• About this exercise: For this exercise, copy out each line of the material below that includes "física".
----
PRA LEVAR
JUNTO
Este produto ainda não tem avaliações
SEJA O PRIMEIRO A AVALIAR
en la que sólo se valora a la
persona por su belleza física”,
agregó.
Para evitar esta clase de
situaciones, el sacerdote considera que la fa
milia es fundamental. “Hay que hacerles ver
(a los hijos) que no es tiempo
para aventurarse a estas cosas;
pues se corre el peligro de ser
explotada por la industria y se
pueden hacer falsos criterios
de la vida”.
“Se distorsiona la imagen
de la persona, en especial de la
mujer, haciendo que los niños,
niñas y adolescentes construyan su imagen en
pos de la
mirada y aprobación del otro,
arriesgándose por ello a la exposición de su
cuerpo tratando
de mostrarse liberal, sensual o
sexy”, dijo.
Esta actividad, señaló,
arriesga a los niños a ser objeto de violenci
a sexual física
----
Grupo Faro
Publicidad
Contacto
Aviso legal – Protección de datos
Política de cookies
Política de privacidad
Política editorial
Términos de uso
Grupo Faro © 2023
----
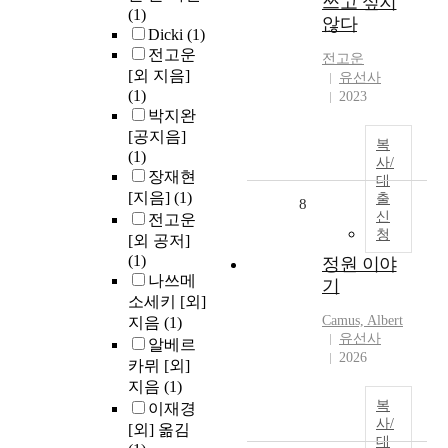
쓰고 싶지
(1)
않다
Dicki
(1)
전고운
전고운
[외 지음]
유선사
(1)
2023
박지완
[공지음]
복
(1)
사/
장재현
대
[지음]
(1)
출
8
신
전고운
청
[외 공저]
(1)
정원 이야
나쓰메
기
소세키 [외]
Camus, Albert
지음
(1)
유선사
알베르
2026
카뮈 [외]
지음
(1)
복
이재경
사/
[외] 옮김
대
----
• Task answer:
persona por su belleza física”,
a sexual física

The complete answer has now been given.